Лесь никогда не отказывался от чая: будь то настоящий черный из жестяной банки, пахучие травки, напоминающие о лете, или же просто крутой кипяток, горячей волной проходящийся по всему телу – сверху донизу. Главное, чтобы грело. И чтобы вдвоем.
– Вась, а дядя?
– А что дядя? Живет, небось. Здравствует.
– Ты не ходил к нему? – Сам Лесь по своим родным страшно скучал. Даже во сне они ему снились. Иногда казалось: не выдержит, плюнет на все обиды и рванет первым попавшимся поездом – если не к родителям в Париж, то хотя бы к тетке в Краков. А там – будь что будет.
– Зачем?
– Поговорить. Посмотреть. Может, он все это время маялся? Родственники все же…
– Родственники? – обычно спокойный Василий Степанович, всерьез заводившийся лишь тогда, когда речь шла о судьбах мировой революции, вскинул голову, яростно сверкнул глазами. – На отца как раз похоронка пришла. Я один-одинешенек остался. Тетка Дарья стол накрыла: за упокой. Выпили за помин души раба божьего, закусили. А как выпили, так мне дядька и сказал, чтобы я уходил. Отца-то он все же то ли боялся, то ли совестился, а тут…

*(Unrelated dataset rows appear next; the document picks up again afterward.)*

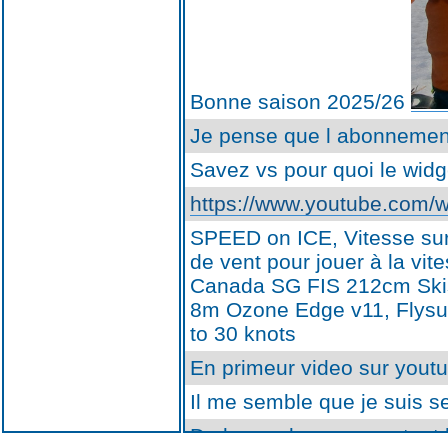
Bonne saison 2025/26
Je pense que l abonnement
Savez vs pour quoi le widg
https://www.youtube.com
SPEED on ICE, Vitesse sur 
de vent pour jouer à la vi
Canada SG FIS 212cm Skis 
8m Ozone Edge v11, Flysu
to 30 knots
En primeur video sur yout
Il me semble que je suis s
De la poudreuse pour tout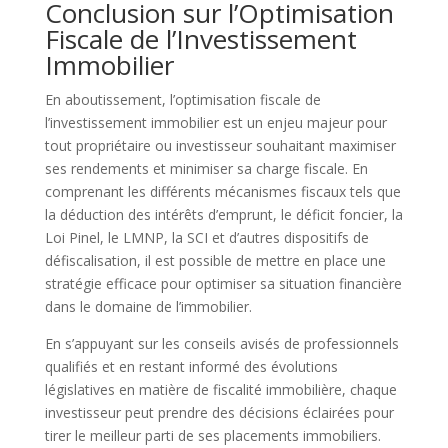
Conclusion sur l’Optimisation
Fiscale de l’Investissement
Immobilier
En aboutissement, l’optimisation fiscale de
l’investissement immobilier est un enjeu majeur pour
tout propriétaire ou investisseur souhaitant maximiser
ses rendements et minimiser sa charge fiscale. En
comprenant les différents mécanismes fiscaux tels que
la déduction des intérêts d’emprunt, le déficit foncier, la
Loi Pinel, le LMNP, la SCI et d’autres dispositifs de
défiscalisation, il est possible de mettre en place une
stratégie efficace pour optimiser sa situation financière
dans le domaine de l’immobilier.
En s’appuyant sur les conseils avisés de professionnels
qualifiés et en restant informé des évolutions
législatives en matière de fiscalité immobilière, chaque
investisseur peut prendre des décisions éclairées pour
tirer le meilleur parti de ses placements immobiliers.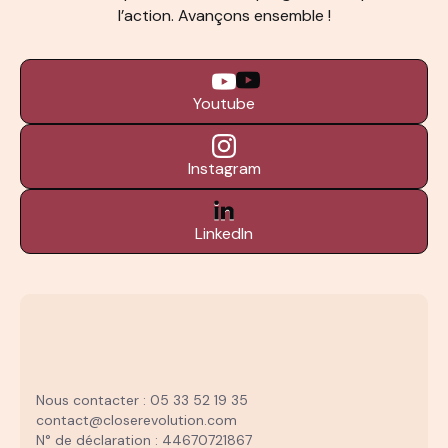
l’action. Avançons ensemble !
Youtube
Instagram
LinkedIn
Nous contacter : 05 33 52 19 35
contact@closerevolution.com
N° de déclaration : 44670721867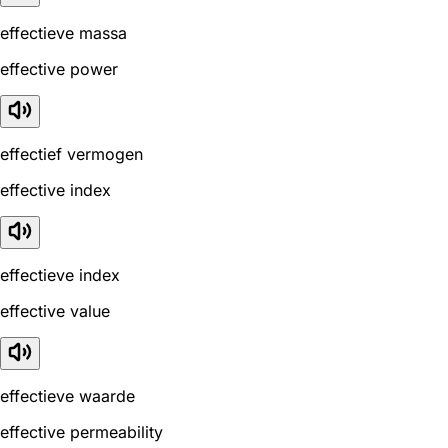
effectieve massa
effective power
effectief vermogen
effective index
effectieve index
effective value
effectieve waarde
effective permeability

Ох, не просто так сверкали злые Васькины глаза! Не просто так Васька из-за стола ринулся куда-то к умывальнику, едва не запнувшись по дороге о древний расшатанный табурет. Да и чтобы не догадаться, круглым дураком требовалось быть. А Лесь дураком не был. Бросился за беглецом следом, обхватил упрямые плечи сзади двумя руками, на кровать увлек. Вспомнилось, как сам когда-то, после отъезда родителей, вот так же рыдал, и как утешала его няня Ядвига, утешала-укачивала на уютном, обитом потертым темно-зеленым бархатом старом диване. Бормотала на ухо что-то по-польски, молилась негромко. Разве что песен колыбельных не пела. Сейчас диван им бы тоже очень пригодился, однако здесь, в бывшей дворницкой, диванов отродясь не водилось – пришлось так. Лесь сел сам, усадил уже откровенно всхлипывавшего Василия Степановича рядом, притянул к себе, стал бережно укачивать, будто маленького, по волосам медным, сильно за последнее время отросшим, рукой гладить. Хотелось забрать чужие слезы, чужую боль. Да и не было уже, как теперь казалось Лесю, между ними ничего чужого. Только свое. Общее.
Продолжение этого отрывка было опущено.